> [WHAT THE EXERCISE ASKS]: All of the lines below are to be transcribed faithfully, with pictures excluded from the copy.

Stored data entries
────────

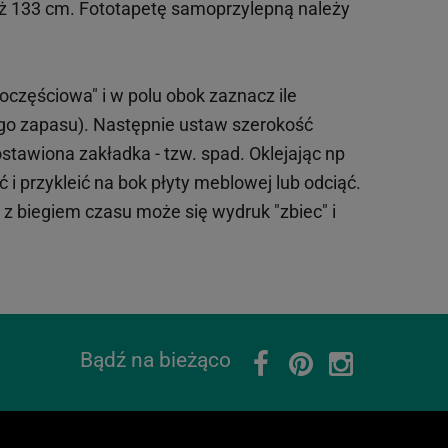
iż 133 cm. Fototapetę samoprzylepną należy
oczęściowa" i w polu obok zaznacz ile
ego zapasu). Następnie ustaw szerokość
tawiona zakładka - tzw. spad. Oklejając np
 i przykleić na bok płyty meblowej lub odciąć.
o z biegiem czasu może się wydruk "zbiec" i
Bądź na bieżąco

────────

> [FINISHED TASK]:
iż 133 cm. Fototapetę samoprzylepną należy
oczęściowa" i w polu obok zaznacz ile
ego zapasu). Następnie ustaw szerokość
tawiona zakładka - tzw. spad. Oklejając np
 i przykleić na bok płyty meblowej lub odciąć.
o z biegiem czasu może się wydruk "zbiec" i
Bądź na bieżąco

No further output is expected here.